There were predictable suits filed by environmentalists who lamented
the loss of habitats for wildlife. But the owners of the land, who
objected to being “lashed to their plows by the environmentalists,”
did not mind cashing in on acreage that yielded more as residential
or industrial real estate than as farmland.
THE BARBELL
“Voters in West Sacramento roundly defeated
an initiative to limit growth. They wanted to see new investments
and new jobs. Meanwhile inner-city revival efforts continued to
fail as urban decay continued. First, affluent foothill communities
refused to implement any low income housing plans, and other locales
were quick to follow their lead.
“No one wanted the poor in their back yards
. . . and despite significant growth in jobs during the decade,
the Sacramento Region found itself facing increasing unemployment
among poorly educated workers who could not qualify for most of
the new jobs. Of course there were still some low income jobs—domestic
help, sales help in the new malls, and still a fair number of agricultural
jobs. But those who filled the minimum wage jobs were hard pressed
to find housing they could afford.
“By the end of the first decade of the new
century, the Sacramento Region found itself facing what some called
a barbell economy with a bipolar split between increasing numbers
of rich and increasing numbers of poor. The gap was reflected in
widening differences among schools, increasing crime, growth in
gated communities and a growing gap in access to health care. Implementation
of the ‘Leave No Children Behind’ initiative meant that
half of all schools were defined as under-performing. However, the
other half of schools were quickly filled to the maximum so that
there was nowhere for the remaining children to go.
“As the demand for increased social services
for the poor and indigent increased, the supply kept pace as long
as the tax revenues from industry and expensive residential real
estate kept growing. Voters didn’t feel the need to renew
Measure A, the sales tax for transportation investment. During a
flush economy, voters seemed to want to spend their money on their
own homes and cars rather than on public transportation or infrastructure.
BUST (2010-2025)
“Like the early years of the 1990s, and the
early years of the next decade, so the early years after 2010 witnessed
a global recession in high technology. A massive transfer of manufacturing
from California to China and India brought new wealth to low wage
workers in those countries and new problems to the Sacramento Region.

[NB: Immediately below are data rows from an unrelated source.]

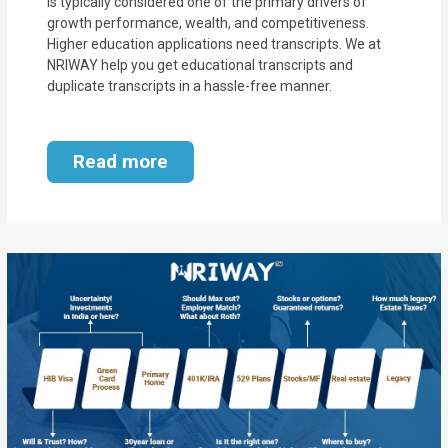
is typically considered one of the primary drivers of
growth performance, wealth, and competitiveness.
Higher education applications need transcripts. We at
NRIWAY help you get educational transcripts and
duplicate transcripts in a hassle-free manner.
Read more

How to provide services for a growing army of unemployed workers
in an area that was ill-equipped to handle them?
“When unemployment topped 9% in 2015, real
estate values plummeted. Bankruptcies soared. High school graduates
left the area to find work. The poverty level among children reached
34%.
“There was a time when the government had
been a major and very stable employer. But under the influence of
the business culture during the high technology boom, many government
jobs had been automated, privatized, or cut as former bureaucrats
found higher paying jobs in industry. Nor was it possible to fall
back on agriculture. Empty parking lots do not make for fertile
fields,” she read, reaching the script’s end.
“Jim, I’m going to add just one more
bit to close this...” said Stacy, wrapping up a long day.
She typed for a moment at the console and then
read aloud, “Looking back on the boom and bust, it’s
easy to accuse those who wanted to replicate Silicon Valley in New
Tech Valley of lacking foresight. But when you put yourself back
in 2003, it’s easy to see how workers, investors, and voters
were able to place such faith in the vision. How could they have
seen that it would turn out to have been only a mirage?”